Holmes Ian H
Dept of Bioengineering, University of California, Berkeley, 94720, USA.
BMC Bioinformatics. 2017 May 12;18(1):255. doi: 10.1186/s12859-017-1665-1.
Despite the long-anticipated possibility of putting sequence alignment on the same footing as statistical phylogenetics, theorists have struggled to develop time-dependent evolutionary models for indels that are as tractable as the analogous models for substitution events.
This paper discusses progress in the area of insertion-deletion models, in view of recent work by Ezawa (BMC Bioinformatics 17:304, 2016); (BMC Bioinformatics 17:397, 2016); (BMC Bioinformatics 17:457, 2016) on the calculation of time-dependent gap length distributions in pairwise alignments, and current approaches for extending these approaches from ancestor-descendant pairs to phylogenetic trees.
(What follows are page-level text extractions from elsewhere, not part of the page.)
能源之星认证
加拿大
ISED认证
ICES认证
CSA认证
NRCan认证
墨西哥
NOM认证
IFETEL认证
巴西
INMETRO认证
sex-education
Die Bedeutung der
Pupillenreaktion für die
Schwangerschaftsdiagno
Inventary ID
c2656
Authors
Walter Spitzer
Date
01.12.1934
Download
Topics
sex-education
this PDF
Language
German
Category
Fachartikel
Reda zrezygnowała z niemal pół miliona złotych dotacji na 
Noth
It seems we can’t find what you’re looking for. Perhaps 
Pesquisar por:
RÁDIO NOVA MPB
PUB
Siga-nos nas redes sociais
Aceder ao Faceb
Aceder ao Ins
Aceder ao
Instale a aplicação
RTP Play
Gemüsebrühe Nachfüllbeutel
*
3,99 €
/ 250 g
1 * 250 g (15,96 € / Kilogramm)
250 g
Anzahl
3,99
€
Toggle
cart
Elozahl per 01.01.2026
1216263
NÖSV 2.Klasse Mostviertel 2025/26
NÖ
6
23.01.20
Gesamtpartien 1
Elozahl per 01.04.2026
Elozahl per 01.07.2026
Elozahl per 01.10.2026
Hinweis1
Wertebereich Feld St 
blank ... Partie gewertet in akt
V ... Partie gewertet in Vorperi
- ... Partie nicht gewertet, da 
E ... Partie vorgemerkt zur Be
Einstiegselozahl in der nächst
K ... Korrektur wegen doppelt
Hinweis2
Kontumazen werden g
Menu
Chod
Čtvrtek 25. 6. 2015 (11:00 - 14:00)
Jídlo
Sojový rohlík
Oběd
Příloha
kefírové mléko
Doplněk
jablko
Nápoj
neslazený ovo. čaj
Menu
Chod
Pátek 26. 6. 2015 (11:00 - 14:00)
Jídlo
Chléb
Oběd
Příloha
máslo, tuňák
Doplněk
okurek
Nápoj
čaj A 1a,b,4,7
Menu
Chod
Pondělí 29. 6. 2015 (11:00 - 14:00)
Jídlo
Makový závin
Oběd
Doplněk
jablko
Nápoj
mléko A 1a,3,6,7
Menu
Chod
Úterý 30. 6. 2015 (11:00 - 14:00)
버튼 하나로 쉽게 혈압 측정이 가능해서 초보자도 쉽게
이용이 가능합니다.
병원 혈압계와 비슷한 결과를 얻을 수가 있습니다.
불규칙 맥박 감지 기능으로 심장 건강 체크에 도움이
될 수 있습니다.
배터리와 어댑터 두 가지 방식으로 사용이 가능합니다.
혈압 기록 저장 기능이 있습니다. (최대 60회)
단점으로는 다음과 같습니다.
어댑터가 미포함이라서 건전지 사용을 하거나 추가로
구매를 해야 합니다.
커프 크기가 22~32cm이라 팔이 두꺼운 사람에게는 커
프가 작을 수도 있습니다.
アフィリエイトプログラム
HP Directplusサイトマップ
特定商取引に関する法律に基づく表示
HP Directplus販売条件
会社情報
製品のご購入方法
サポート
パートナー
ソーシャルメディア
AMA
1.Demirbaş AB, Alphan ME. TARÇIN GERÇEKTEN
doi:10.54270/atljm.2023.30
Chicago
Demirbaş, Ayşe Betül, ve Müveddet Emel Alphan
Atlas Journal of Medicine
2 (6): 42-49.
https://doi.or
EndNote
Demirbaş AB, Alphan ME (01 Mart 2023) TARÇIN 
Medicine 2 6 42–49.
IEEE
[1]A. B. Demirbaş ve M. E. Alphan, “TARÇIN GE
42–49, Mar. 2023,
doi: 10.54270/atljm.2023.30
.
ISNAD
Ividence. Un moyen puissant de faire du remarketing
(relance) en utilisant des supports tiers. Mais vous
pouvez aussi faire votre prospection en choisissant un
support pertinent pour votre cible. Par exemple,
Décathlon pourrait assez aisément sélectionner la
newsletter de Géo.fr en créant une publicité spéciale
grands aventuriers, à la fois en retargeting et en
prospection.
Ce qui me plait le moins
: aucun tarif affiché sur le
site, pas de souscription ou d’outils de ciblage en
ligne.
While approximations that use finite-state machines (Pair HMMs and transducers) currently represent the most practical approach to problems such as sequence alignment and phylogeny, more rigorous approaches that work directly with the matrix exponential of the underlying continuous-time Markov chain also show promise, especially in view of recent advances.
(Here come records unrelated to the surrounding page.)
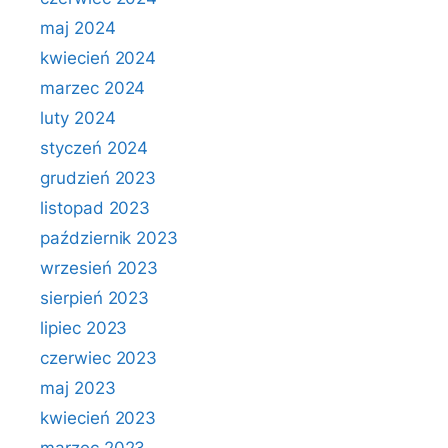
maj 2024
kwiecień 2024
marzec 2024
luty 2024
styczeń 2024
grudzień 2023
listopad 2023
październik 2023
wrzesień 2023
sierpień 2023
lipiec 2023
czerwiec 2023
maj 2023
kwiecień 2023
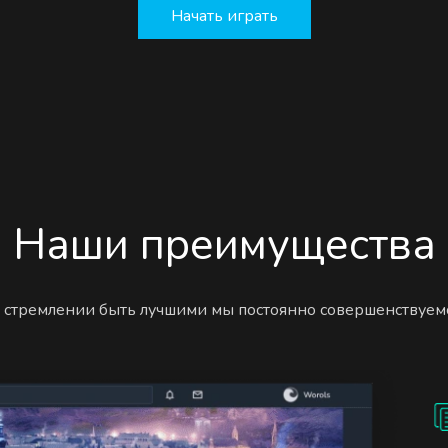
Начать играть
Наши преимущества
 стремлении быть лучшими мы постоянно совершенствуем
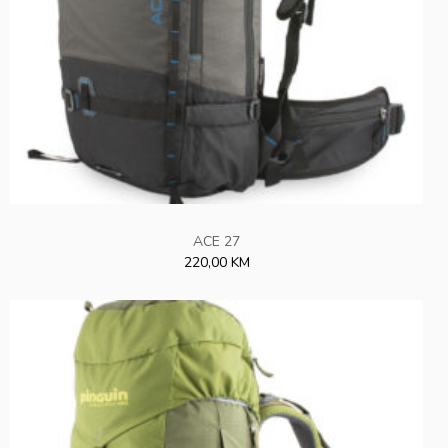
ACE 27
220,00 KM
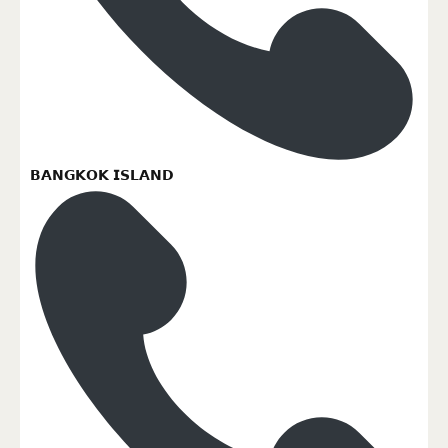
𝗕𝗔𝗡𝗚𝗞𝗢𝗞 𝗜𝗦𝗟𝗔𝗡𝗗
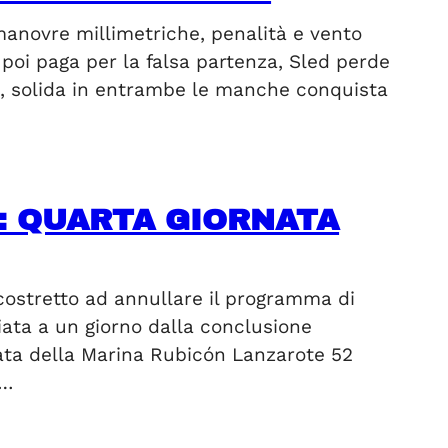
manovre millimetriche, penalità e vento
 poi paga per la falsa partenza, Sled perde
c, solida in entrambe le manche conquista
: QUARTA GIORNATA
 costretto ad annullare il programma di
riata a un giorno dalla conclusione
rnata della Marina Rubicón Lanzarote 52
o…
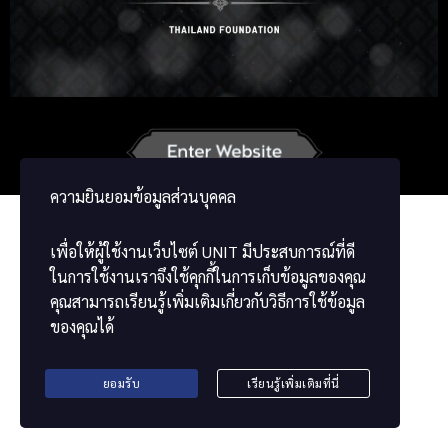
Russian
Korean
Japanese
German
Vietnamese
Chinese
ພາສາລາວ
ខ្មែរ
မြန်မာဘာသာ
ความยินยอมข้อมูลส่วนบุคคล
เพื่อให้ผู้ใช้งานเว็บไซต์
UNIT
มีประสบการณ์ที่ดี
ในการใช้งานเราจึงใช้คุกกี้ในการเก็บข้อมูลของคุณ
คุณสามารถเรียนรู้เพิ่มเติมเกี่ยวกับวิธีการใช้ข้อมูล
ของคุณได้
ยอมรับ
เรียนรู้เพิ่มเติมที่นี่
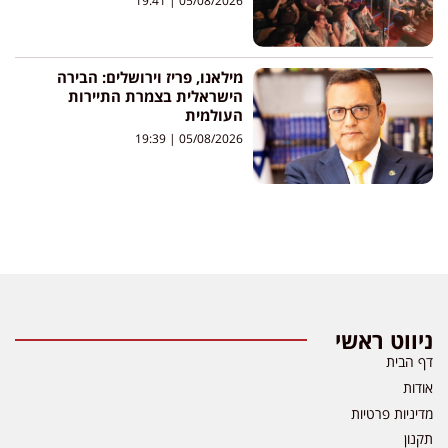
19:41
05/08/2026
מילאנו, פריז וירושלים: הבירה
הישראלית בצמרת התיירות
העולמית
19:39
05/08/2026
ניווט ראשי
דף הבית
אודות
מדיניות פרטיות
תקנון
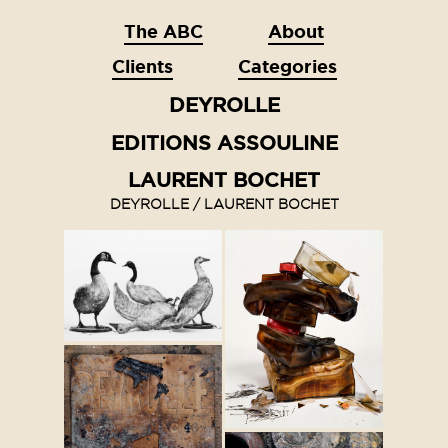
The ABC
About
Clients
Categories
DEYROLLE
EDITIONS ASSOULINE
LAURENT BOCHET
DEYROLLE / LAURENT BOCHET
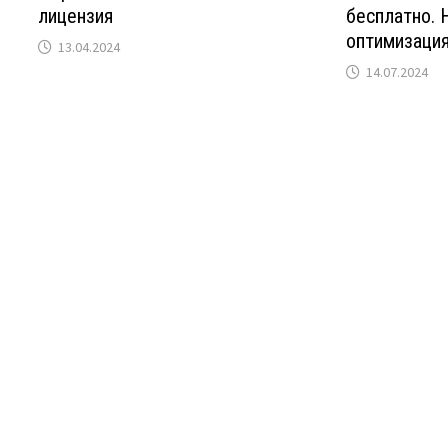
лицензия
бесплатно. 
оптимизаци
13.04.2024
14.07.2024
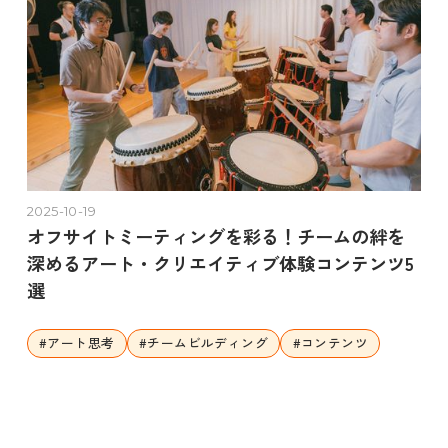
2025-10-19
オフサイトミーティングを彩る！チームの絆を
深めるアート・クリエイティブ体験コンテンツ5
選
#
アート思考
#
チームビルディング
#
コンテンツ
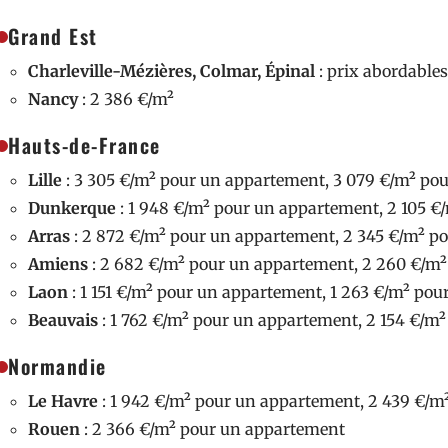
Grand Est
Charleville-Mézières, Colmar, Épinal
: prix abordables
Nancy
: 2 386 €/m²
Hauts-de-France
Lille
: 3 305 €/m² pour un appartement, 3 079 €/m² po
Dunkerque
: 1 948 €/m² pour un appartement, 2 105 
Arras
: 2 872 €/m² pour un appartement, 2 345 €/m² p
Amiens
: 2 682 €/m² pour un appartement, 2 260 €/m
Laon
: 1 151 €/m² pour un appartement, 1 263 €/m² po
Beauvais
: 1 762 €/m² pour un appartement, 2 154 €/m
Normandie
Le Havre
: 1 942 €/m² pour un appartement, 2 439 €/m
Rouen
: 2 366 €/m² pour un appartement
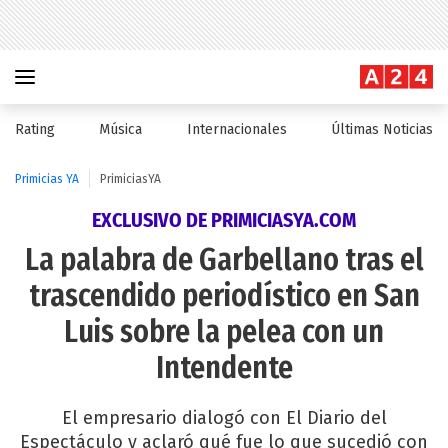
Rating
Música
Internacionales
Últimas Noticias
Primicias YA
PrimiciasYA
EXCLUSIVO DE PRIMICIASYA.COM
La palabra de Garbellano tras el
trascendido periodístico en San
Luis sobre la pelea con un
Intendente
El empresario dialogó con El Diario del
Espectáculo y aclaró qué fue lo que sucedió con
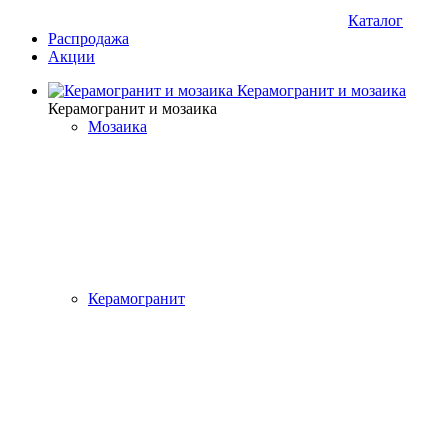
Каталог
Распродажа
Акции
Керамогранит и мозаика
Керамогранит и мозаика
Мозаика
Керамогранит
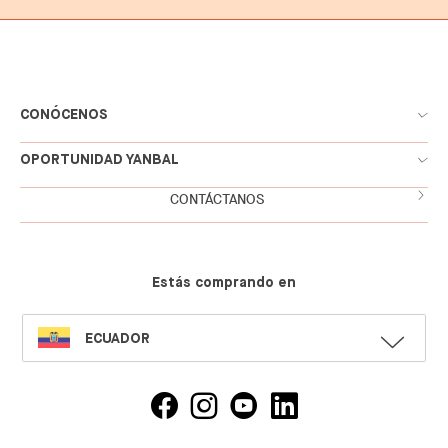
CONÓCENOS
OPORTUNIDAD YANBAL
CONTÁCTANOS
Estás comprando en
SELECT
ECUADOR
LANGUAGE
尽管人们早就期待着能将序列比对与统计系统发育学置于同等地位,但理论学家们一直在努力开发与替换事件的类似模型一样易于处理的、依赖时间的插入缺失进化模型。
鉴于江泽最近在成对序列比对中依赖时间的空位长度分布计算方面的工作(《BMC生物信息学》17:304,2016年);(《BMC生物信息学》17:397,2016年);(《BMC生物信息学》17:457,2016年),以及将这些方法从祖先-后代对扩展到系统发育树的当前方法,本文讨论了插入缺失模型领域的进展。
虽然使用有限状态机(成对隐马尔可夫模型和换能器)的近似方法目前是解决序列比对和系统发育等问题最实用的方法,但直接处理基础连续时间马尔可夫链的矩阵指数的更严格方法也显示出前景,特别是鉴于最近的进展。